For further help reducing your tax bill, consider working with a financial advisor who specializes in taxes to craft a financial plan. Having a financial plan can be key to ensuring you’re taking everything in account come tax season. Our SmartAsset financial advisor matching tool can help you find a person to work with to meet your needs. First, you answer a series of questions about your situation and your goals. Then, the program narrows down thousands of advisors to three fiduciaries who meet your needs. You can then read their profiles to learn more about them, interview them on the phone or in person and choose who to work with in the future. This allows you to find a good fit while doing much of the hard work for you.

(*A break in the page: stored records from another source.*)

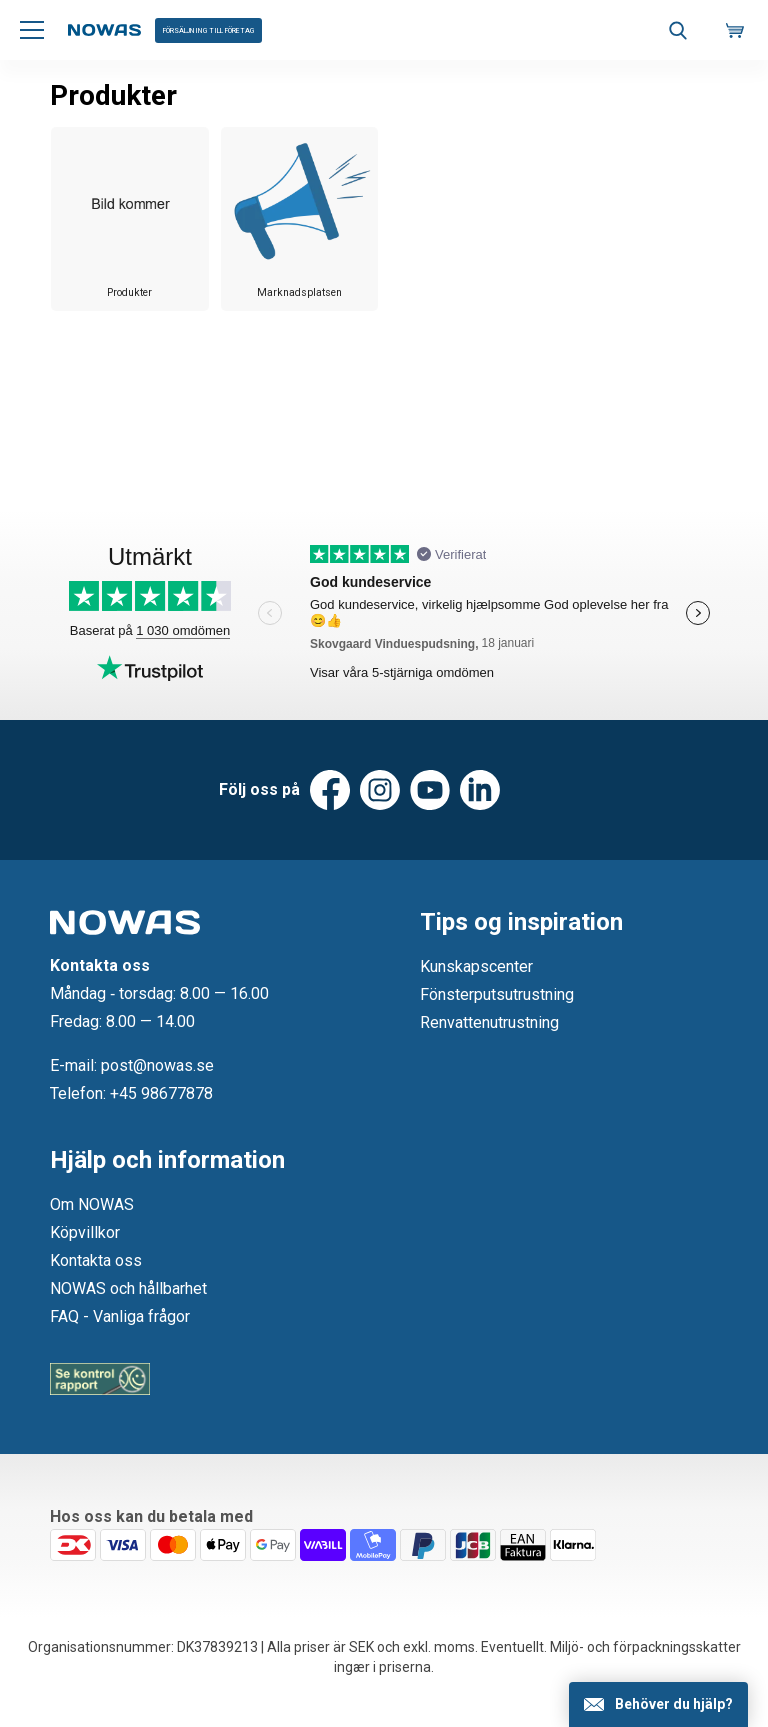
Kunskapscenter (476, 966)
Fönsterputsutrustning (497, 994)
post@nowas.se (157, 1065)
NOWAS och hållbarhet (128, 1288)
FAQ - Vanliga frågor (120, 1316)
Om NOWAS (92, 1204)
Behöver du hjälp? (674, 1704)
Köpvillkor (85, 1232)
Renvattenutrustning (489, 1022)
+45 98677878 (161, 1093)
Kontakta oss (96, 1260)
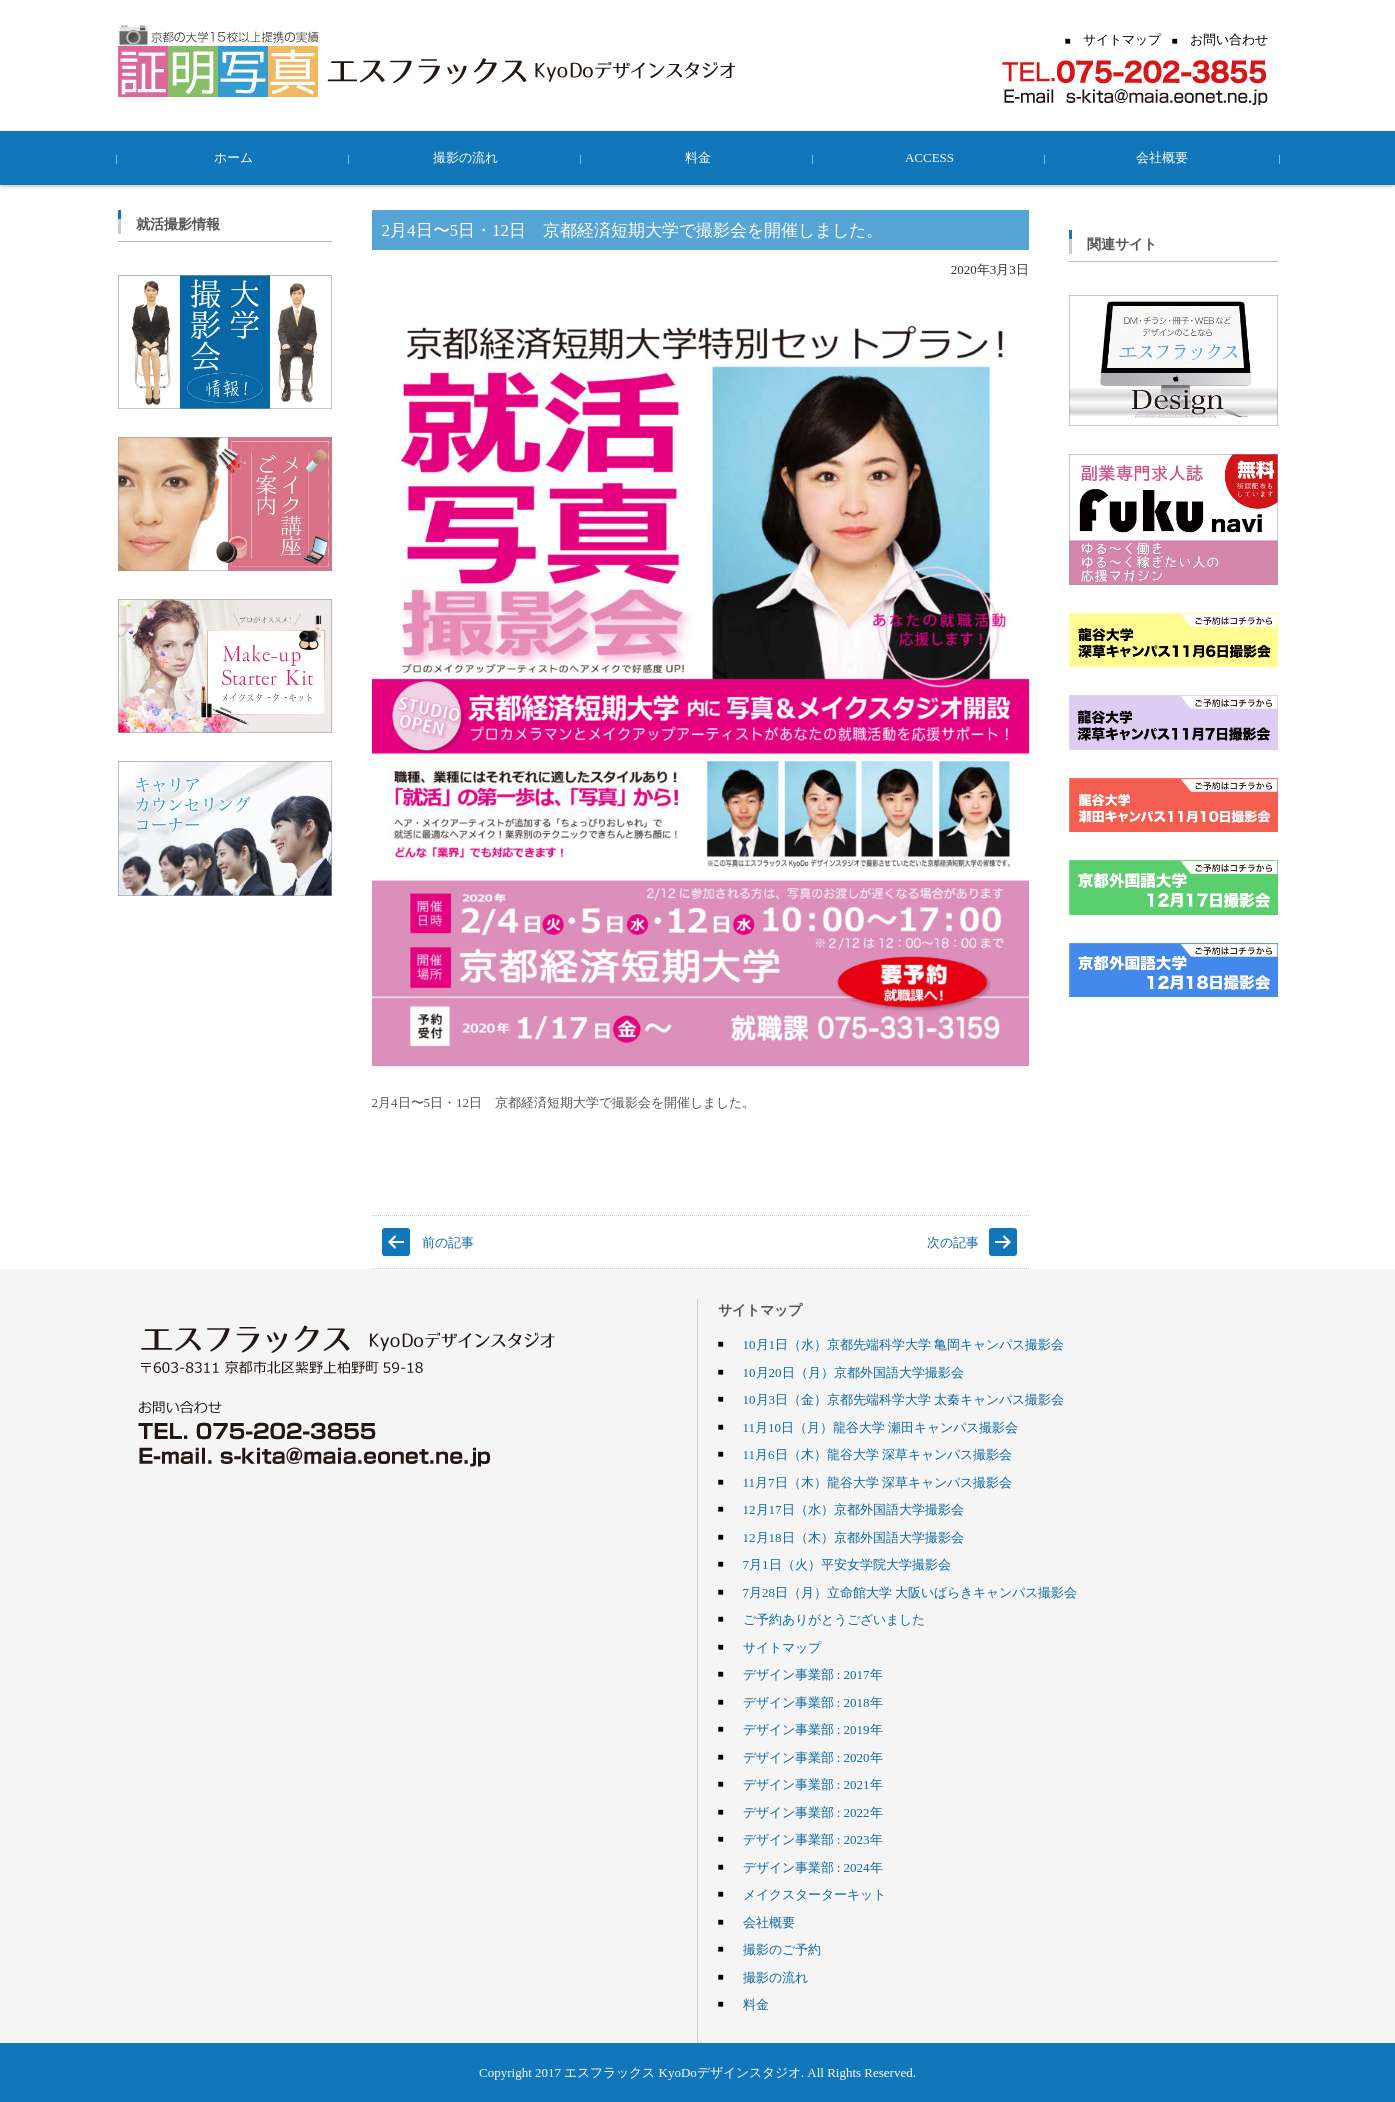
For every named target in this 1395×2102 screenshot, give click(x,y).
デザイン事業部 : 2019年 (813, 1729)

Tips for Saving Money on Your Taxes
- The child tax credit is just one way to reduce your income tax bill. If you need help finding other credits or deductions that you qualify for, a tax filing software may be able to help you. SmartAsset looked through common tax filing services to find the best online tax software for your specific situation.
- Some savings options, like a health savings account or 401(k), allow you to contribute pre-tax money. These options minimize your taxable income, potentially dropping you into a lower tax bracket, which may have already been simplified by the Trump tax plan.